Series 7 exam question. Need explaniation please.

Discussion in 'Professional Trading' started by cubical, Dec 13, 2008.

  1. cubical


    Here is the question

    An investor owns 10 MMM May 50 Calls. MMM increases to $60, and the investor exercises the calls. The investor tells his registered rep to sell the stock immediately after purchase. If all these trades happen in a margin account, how much must the investor deposit.

    A. 3000
    B. 30,000
    C. 35,000
    D. No deposit is required.

    I have the answer, but want to hear how you guys would look at this question. Thank you for your help.
  2. rwk


    I would have to guess, because I don't have a Series 7 license and don't plan to get one.
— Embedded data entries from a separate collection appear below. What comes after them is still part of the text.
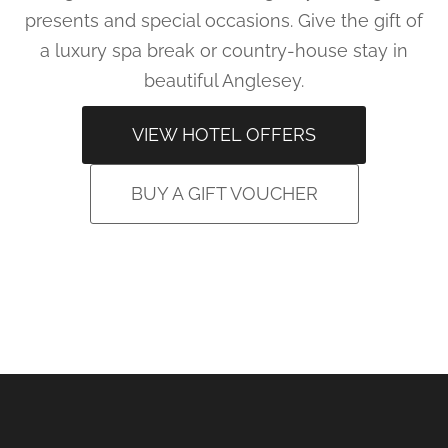
presents and special occasions. Give the gift of
a luxury spa break or country-house stay in
beautiful Anglesey.
VIEW HOTEL OFFERS
BUY A GIFT VOUCHER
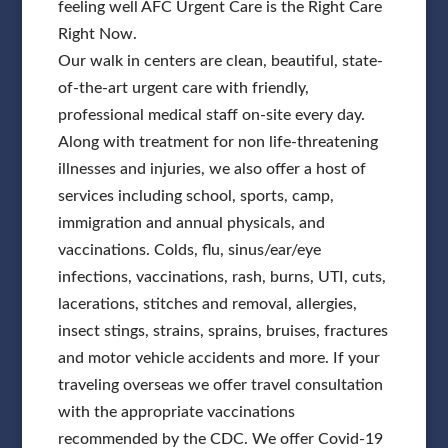
feeling well AFC Urgent Care is the Right Care
Right Now.
Our walk in centers are clean, beautiful, state-
of-the-art urgent care with friendly,
professional medical staff on-site every day.
Along with treatment for non life-threatening
illnesses and injuries, we also offer a host of
services including school, sports, camp,
immigration and annual physicals, and
vaccinations. Colds, flu, sinus/ear/eye
infections, vaccinations, rash, burns, UTI, cuts,
lacerations, stitches and removal, allergies,
insect stings, strains, sprains, bruises, fractures
and motor vehicle accidents and more. If your
traveling overseas we offer travel consultation
with the appropriate vaccinations
recommended by the CDC. We offer Covid-19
I believe the answer is "D". The broker has no risk, so no margin should be required.
  3. I would say B

    need 50% to exercise the option
  4. cubical


    The answer is D. But I thought it would be B as well, because once you buy the 1000 shares of stock at $50, worth 50,000, you instantly have 60,000 worth of stock in your account. Seems like you would need 30,000 in your account for this. But like the first guy said, since you executed it the same day there is no need to have the excess money. It just doesn't seem like you should be able to bend the rules like that.
  5. rwk


    So... Where's my cigar?
  6. jtnet


    dont you spend all the money on the options in the beginning (your total risk). why do you need to add more to sell? of course i know nothing about options

  7. The Answer is D. You are selling right away so you dont need any money to buy the options, although generally you dont even exercise the options, you just sell them because usually the options will be worth more by selling than if you exercise them, not to mention you would be paying two commissions to your broker (one to exercise the options and one to sell the stock)
  8. I don't have a series 7, but I believe D is the answer just from common sense experience, since the trade will net out. I've gotten assigned when I didn't have enough free cash in my account in the past, and broker policy sells at open to clear the balance. If you wanted to keep the stock you need $25000 (1:2 margin) or even only 12500 if you are intraday with some brokers that do 4:1. $50k is the purchase price.

    And its another story if you have portfolio margin. You could just as easily short the shares at 60 before you exercise to completely offset your risk here. Then no money is needed, besides the commission of course.